══ Given records
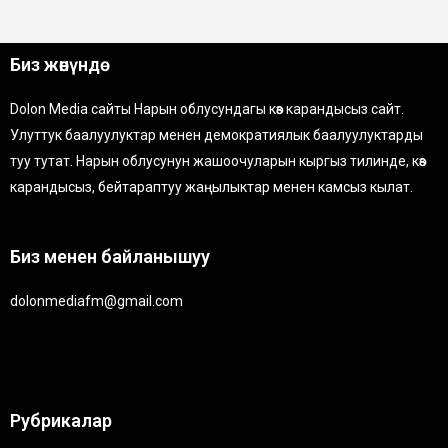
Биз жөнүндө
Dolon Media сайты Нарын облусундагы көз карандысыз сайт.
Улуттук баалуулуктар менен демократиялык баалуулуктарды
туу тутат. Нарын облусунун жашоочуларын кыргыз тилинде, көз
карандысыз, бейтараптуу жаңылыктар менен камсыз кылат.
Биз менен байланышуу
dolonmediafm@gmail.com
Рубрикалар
════
══ Given records
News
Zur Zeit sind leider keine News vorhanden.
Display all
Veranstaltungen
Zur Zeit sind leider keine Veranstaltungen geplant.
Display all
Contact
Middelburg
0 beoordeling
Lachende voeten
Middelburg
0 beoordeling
════
Work to be completed
What is the number of lines in the records that contain "sind"? Answer with it alone.

Expected answer
2